During the 17th and early 18th century, a number of Maine farmers turned to shipbuilding as a way to capitalize on surplus timber they cleared to grow crops, typically forming syndicates to share ownership and any profits from cargoes. While some vessels were built on farm properties and then launched there or hauled overland to waterways, small shipyards began opening along rivers and harbors that attracted and then groomed over succeeding generations a homegrown industry of shipwrights, tradesmen and laborers under the direction of "master builders".

Born in 1753 in Weymouth, Massachusetts, by 1777 Seward Porter had built a homestead near Mast Landing. In 1782, Porter commenced shipbuilding at what would become known as Porter's Landing.

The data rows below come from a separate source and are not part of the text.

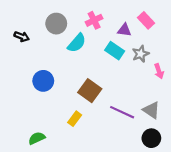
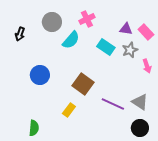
pink rectangle: (146, 20) -> (146, 32), moved
purple triangle: (124, 30) -> (126, 29), moved
black arrow: (22, 37) -> (20, 34), turned 88
green semicircle: (37, 138) -> (34, 128), turned 119

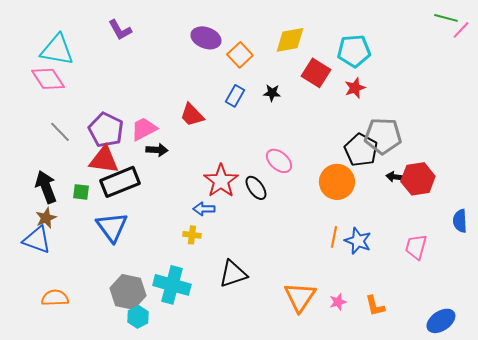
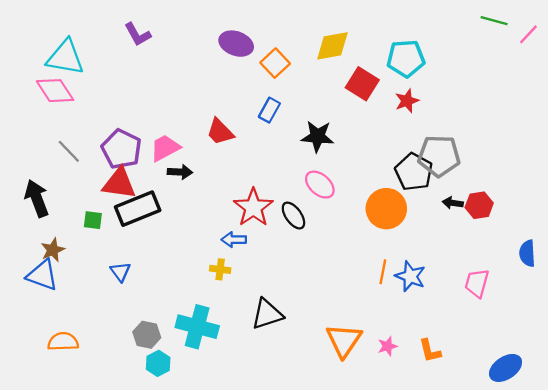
green line: (446, 18) -> (494, 21), moved
black star: (272, 93) -> (318, 136), moved, size x1.6
red hexagon: (418, 179) -> (479, 205), size x0.7
black arrow: (46, 187) -> (37, 198), moved
blue triangle: (112, 227) -> (120, 272), moved, size x0.6
gray hexagon: (128, 292) -> (147, 335), size x0.7

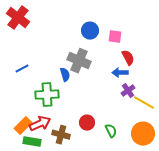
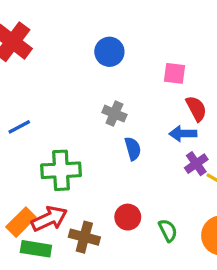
blue circle: (90, 31) -> (109, 52), moved
gray cross: (79, 61) -> (114, 114), size x0.6
blue semicircle: (65, 75) -> (133, 149), moved

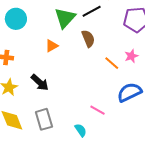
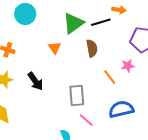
orange triangle: (52, 46) -> (55, 48), turned -48
pink star: (131, 56) -> (128, 66), moved
gray rectangle: (44, 119) -> (77, 96), moved

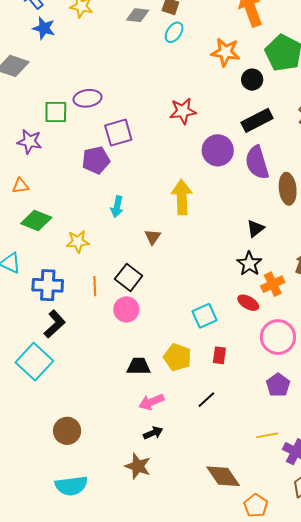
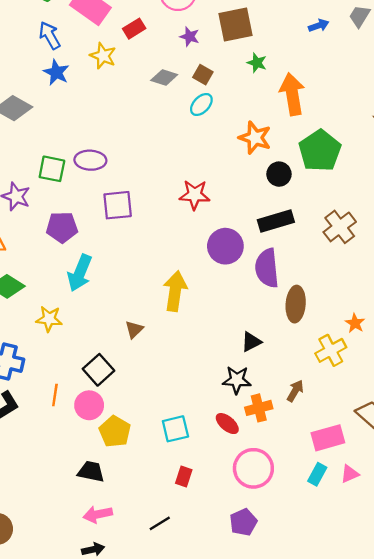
purple pentagon: (96, 160) -> (62, 227), moved
cyan arrow: (117, 207) -> (80, 273), moved, size x1.5
black star: (249, 264) -> (237, 380), turned 30
orange line: (95, 286) -> (55, 395), moved
yellow pentagon: (177, 357) -> (115, 432), moved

In the 1830s, Rufus Soule began leasing space at Porter's Landing for a shipyard that would launch more than 100 vessels. Others would follow downstream along the Harraseeket River, to include shipyards under the names Briggs & Cushing, Talbot, Bliss and Soule Brothers.

The Harraseeket River also saw development of commercial fisheries, sawmills and textile factories.

In 1974, the Harraseeket Historic District was added to the National Register of Historic Places, including Wolfe's Neck, Mast Landing, Porter's Landing and the village of South Freeport.